Wednesday, November 25, 2009

Debating Religion As An Evolved Trait

Last Week, Nicholas Wade, author of The Faith Instinct, wrote an article for the New York Times arguing that religion came into existence because it allowed people to get along, thus allowing early civilizations to form. According to Wade, this means religion is now a fundamental human behavior via evolution, and that atheists won't like hearing this:

. . . Religion has the hallmarks of an evolved behavior, meaning that it exists because it was favored by natural selection. It is universal because it was wired into our neural circuitry before the ancestral human population dispersed from its African homeland.
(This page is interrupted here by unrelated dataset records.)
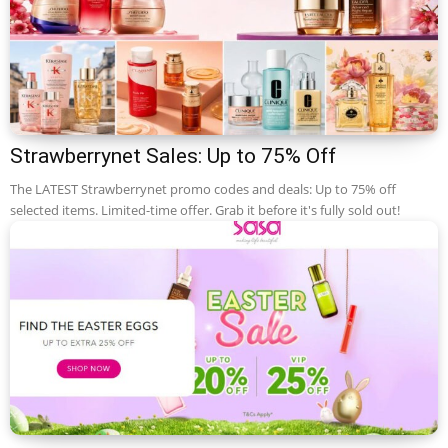
Strawberrynet Sales: Up to 75% Off
The LATEST Strawberrynet promo codes and deals: Up to 75% off
selected items. Limited-time offer. Grab it before it's fully sold out!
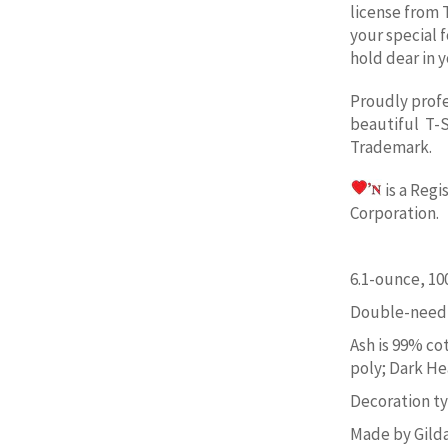
license from 
your special 
hold dear in y
Proudly prof
beautiful T-S
Trademark.
is a Reg
Corporation. 
6.1-ounce, 1
Double-needl
Ash is 99% co
poly; Dark He
Decoration typ
Made by Gild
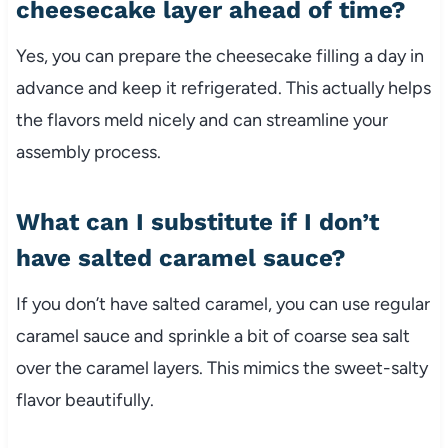
cheesecake layer ahead of time?
Yes, you can prepare the cheesecake filling a day in
advance and keep it refrigerated. This actually helps
the flavors meld nicely and can streamline your
assembly process.
What can I substitute if I don’t
have salted caramel sauce?
If you don’t have salted caramel, you can use regular
caramel sauce and sprinkle a bit of coarse sea salt
over the caramel layers. This mimics the sweet-salty
flavor beautifully.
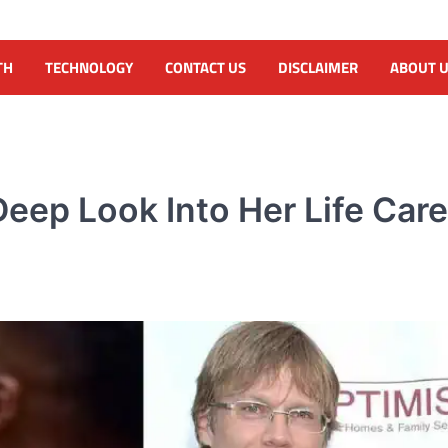
TH
TECHNOLOGY
CONTACT US
DISCLAIMER
ABOUT 
Deep Look Into Her Life Car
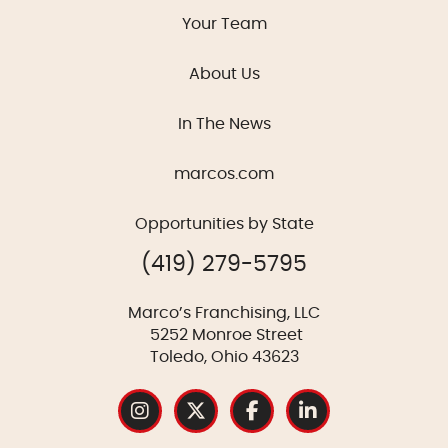
Your Team
About Us
In The News
marcos.com
Opportunities by State
(419) 279-5795
Marco’s Franchising, LLC
5252 Monroe Street
Toledo, Ohio 43623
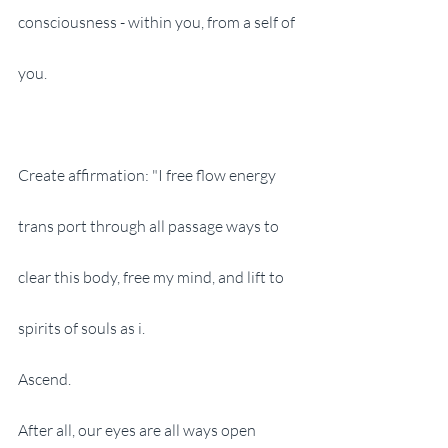
consciousness - within you, from a self of 
you.
Create affirmation: "I free flow energy 
trans port through all passage ways to 
clear this body, free my mind, and lift to 
spirits of souls as i.
Ascend.
After all, our eyes are all ways open 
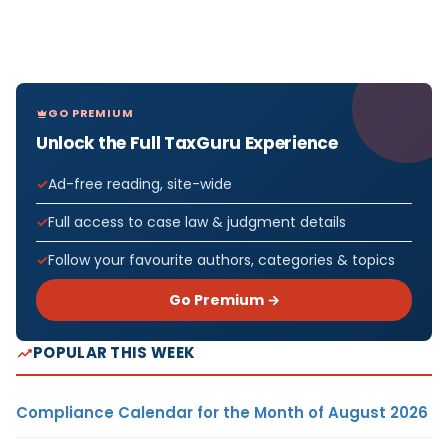
GO PREMIUM
Unlock the Full TaxGuru Experience
Ad-free reading, site-wide
Full access to case law & judgment details
Follow your favourite authors, categories & topics
Go Premium →
POPULAR THIS WEEK
Compliance Calendar for the Month of August 2026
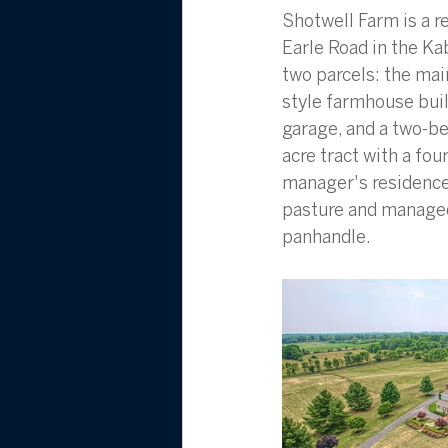
Shotwell Farm is a r
Earle Road in the Ka
two parcels: the mai
style farmhouse buil
garage, and a two-be
acre tract with a fou
manager's residence.
pasture and managed
panhandle.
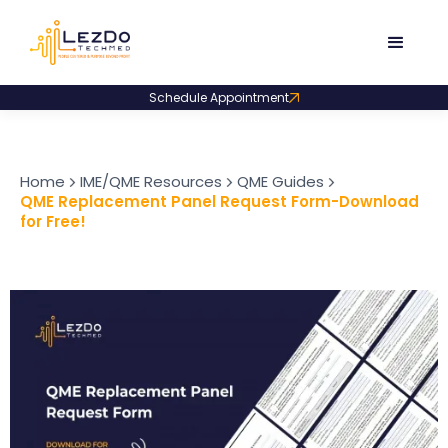
Schedule Appointment
Home
IME/QME Resources
QME Guides
QME Replacement Panel Request Form-Download
for Free!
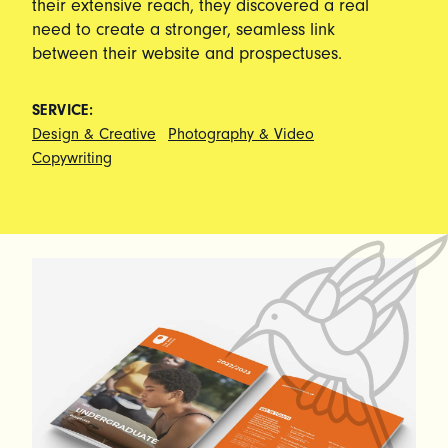
their extensive reach, they discovered a real
need to create a stronger, seamless link
between their website and prospectuses.
SERVICE:
Design & Creative
Photography & Video
Copywriting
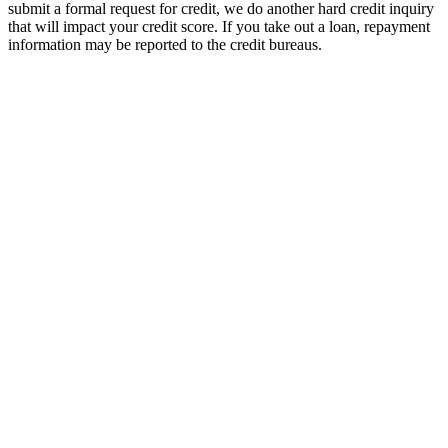
submit a formal request for credit, we do another hard credit inquiry
that will impact your credit score. If you take out a loan, repayment
information may be reported to the credit bureaus.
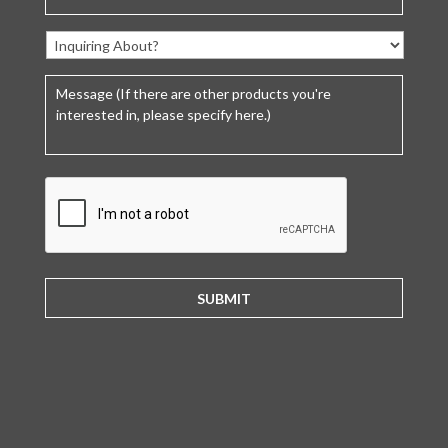
C
A
P
T
C
H
A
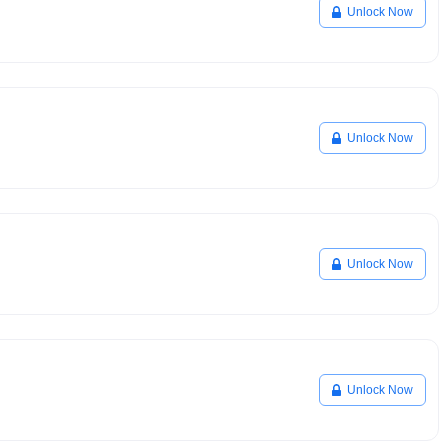
Unlock Now
Unlock Now
Unlock Now
Unlock Now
For atheists, it is not a particularly welcome thought that religion evolved because it conferred essential benefits on early human societies and their successors. If religion is a lifebelt, it is hard to portray it as useless.
A few days ago, Sam Harris chimed in on the issue with a letter to the editor:

In his recent article about the evolutionary origins of religion, Nicholas Wade claimed that atheists would be reluctant to accept that religion might have conferred some adaptive advantages upon our ancestors. As one of the atheists whom Mr. Wade may have had in mind, I disagree.

If religious belief helped our ancestors survive and reproduce, perhaps because it increased group altruism in the face of territorial violence, this would not even slightly suggest that it is currently useful, much less true.
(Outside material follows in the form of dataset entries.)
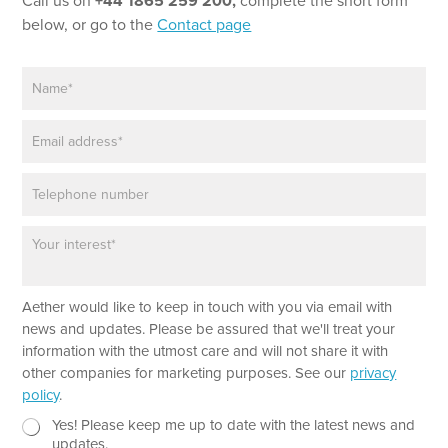
Call us on
+44 1865 259 200,
complete the short form
i
below, or go to the
Contact page
l
P
N
h
a
o
m
n
E
e
e
m
*
T
a
e
P
i
x
h
l
t
o
*
P
n
a
e
r
a
Aether would like to keep in touch with you via email with
g
r
news and updates. Please be assured that we'll treat your
a
information with the utmost care and will not share it with
p
other companies for marketing purposes. See our
privacy
h
policy
.
T
e
N
Yes! Please keep me up to date with the latest news and
x
e
updates.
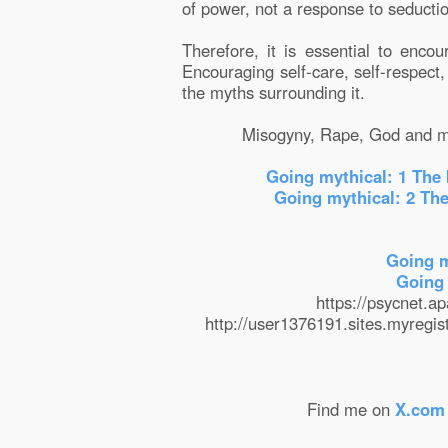
of power, not a response to seducti
Therefore, it is essential to encou
Encouraging self-care, self-respect
the myths surrounding it.
Misogyny, Rape, God and ma
Going mythical: 1 The 
Going mythical: 2 The
Going m
Going 
https://psycnet.
http://user1376191.sites.myregis
Find me on
X.com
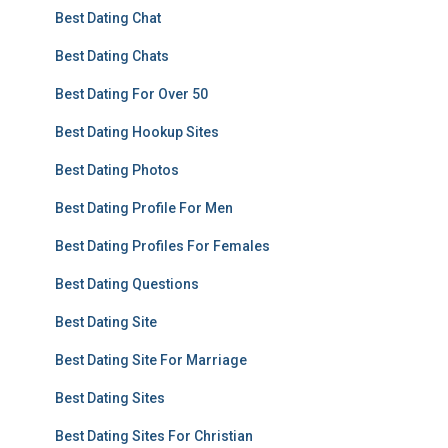
Best Dating Chat
Best Dating Chats
Best Dating For Over 50
Best Dating Hookup Sites
Best Dating Photos
Best Dating Profile For Men
Best Dating Profiles For Females
Best Dating Questions
Best Dating Site
Best Dating Site For Marriage
Best Dating Sites
Best Dating Sites For Christian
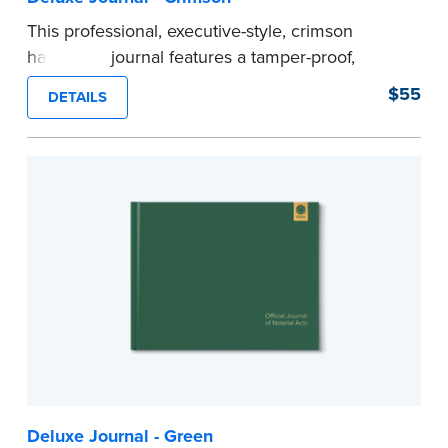
This professional, executive-style, crimson
hardcover journal features a tamper-proof,
Smyth-sewn binding for long lasting durability
$55
DETAILS
and security.
Step-by-step illustrated instructions make it easy
to record your acts and meets recordkeeping
requirements for every state with room for 488
entries.
Includes a Privacy Guard to help you protect
confidential information and acts as a page
marker in your journal.
...more
Deluxe Journal - Green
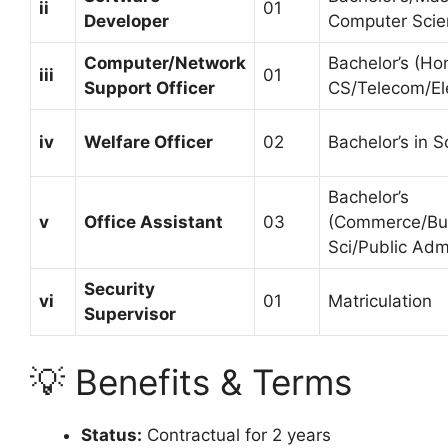
ii
01
Developer
Computer Scie
Computer/Network
Bachelor’s (Hon
iii
01
Support Officer
CS/Telecom/Ele
iv
Welfare Officer
02
Bachelor’s in S
Bachelor’s
v
Office Assistant
03
(Commerce/Bus
Sci/Public Adm
Security
vi
01
Matriculation
Supervisor
💡 Benefits & Terms
Status:
Contractual for 2 years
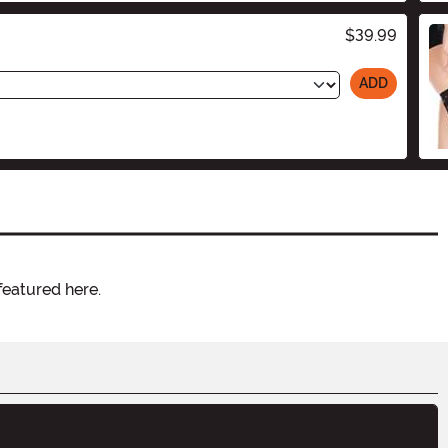
$39.99
ADD
featured here.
There are, needless to say, many traits that may have helped our ancestors propagate their genes that we would be wise to outgrow. Rape is also a universal feature of human life, and may have been selected for, but who would conclude on this basis that rape is morally defensible?
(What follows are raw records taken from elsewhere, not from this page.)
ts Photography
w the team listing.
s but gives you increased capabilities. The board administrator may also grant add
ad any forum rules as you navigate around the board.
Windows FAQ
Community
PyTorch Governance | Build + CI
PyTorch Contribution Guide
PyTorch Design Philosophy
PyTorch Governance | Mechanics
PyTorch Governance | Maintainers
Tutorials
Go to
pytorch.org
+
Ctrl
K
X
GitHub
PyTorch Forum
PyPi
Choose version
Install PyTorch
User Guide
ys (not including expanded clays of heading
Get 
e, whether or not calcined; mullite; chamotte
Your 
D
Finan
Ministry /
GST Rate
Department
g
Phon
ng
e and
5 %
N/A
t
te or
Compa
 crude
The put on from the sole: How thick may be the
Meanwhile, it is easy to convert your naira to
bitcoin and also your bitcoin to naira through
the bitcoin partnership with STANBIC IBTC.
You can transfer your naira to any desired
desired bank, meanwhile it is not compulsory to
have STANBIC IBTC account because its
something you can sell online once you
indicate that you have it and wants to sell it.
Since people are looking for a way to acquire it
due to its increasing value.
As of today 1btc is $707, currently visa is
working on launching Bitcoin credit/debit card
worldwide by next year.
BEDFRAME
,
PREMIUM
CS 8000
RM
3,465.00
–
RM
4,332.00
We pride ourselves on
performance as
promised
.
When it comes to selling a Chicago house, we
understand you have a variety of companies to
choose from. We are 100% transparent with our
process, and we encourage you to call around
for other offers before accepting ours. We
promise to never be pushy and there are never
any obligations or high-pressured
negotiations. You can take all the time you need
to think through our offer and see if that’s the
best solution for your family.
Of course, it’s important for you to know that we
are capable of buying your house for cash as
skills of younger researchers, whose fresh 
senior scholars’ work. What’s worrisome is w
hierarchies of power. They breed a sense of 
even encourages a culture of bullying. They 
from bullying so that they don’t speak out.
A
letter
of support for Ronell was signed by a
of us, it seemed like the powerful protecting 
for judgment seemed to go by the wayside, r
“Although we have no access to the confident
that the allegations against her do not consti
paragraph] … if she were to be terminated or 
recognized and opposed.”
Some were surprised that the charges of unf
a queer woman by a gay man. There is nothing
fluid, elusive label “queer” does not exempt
The tension between atheism and biology suggested in the article does not exist. In fact, there is no logical space in which it could exist. The reasons to doubt the evolutionary origins of religion have nothing to do with atheism; they relate entirely to the controversies over group selection to which Mr. Wade alluded.
As usual, I'm with Harris.

2 comments:

Rev. Ouabache said...

Why would atheists be upset about this? All it shows is that religion isn't true but had a purpose in the past. Hell, Daniel Dennett wrote an entire book on this very subject!

Szaxe said...

This is exactly what I've been saying in terms of religion and its need to survive in a modern society.

It was indeed useful at one point. It can even be argued that without it, societies would have taken longer to form. But now that we have gone past the need for a supernatural reason to stay united against a common enemy, religion has outlived its usefulness (also considering that all/almost all of its benefits can be gained through other sources).